● WHAT NEEDS TO BE DONE
Pull every line of the entries that has the word "FIRST".

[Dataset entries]
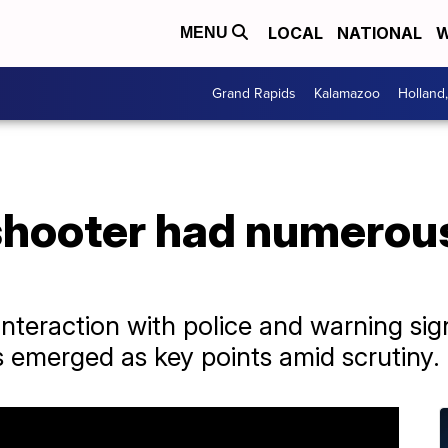
LOCAL
NATIONAL
W
MENU
Grand Rapids
Kalamazoo
Holland
hooter had numerous
nteraction with police and warning sig
ts emerged as key points amid scrutiny.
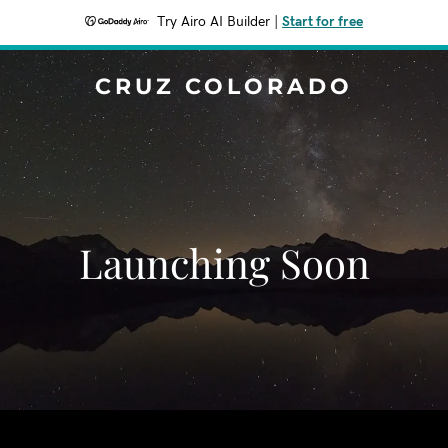
Try Airo AI Builder
|
Start for free
CRUZ COLORADO
Launching Soon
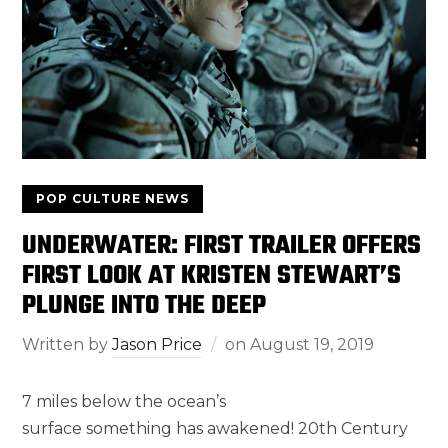
POP CULTURE NEWS
UNDERWATER: FIRST TRAILER OFFERS
FIRST LOOK AT KRISTEN STEWART’S
PLUNGE INTO THE DEEP
Written by
Jason Price
on
August 19, 2019
7 miles below the ocean’s
surface something has awakened! 20th Century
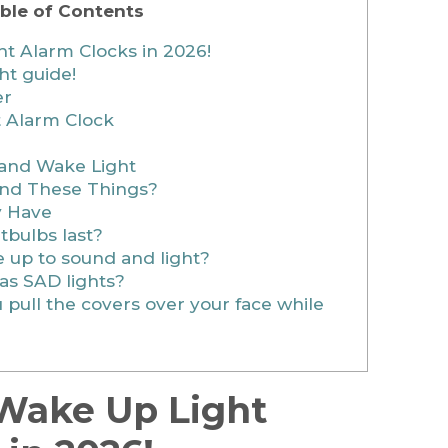
ble of Contents
t Alarm Clocks in 2026!
ht guide!
er
t Alarm Clock
 and Wake Light
ind These Things?
y Have
tbulbs last?
 up to sound and light?
as SAD lights?
pull the covers over your face while
 Wake Up Light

● ANSWER SPACE
UNDERWATER: FIRST TRAILER OFFERS
FIRST LOOK AT KRISTEN STEWART’S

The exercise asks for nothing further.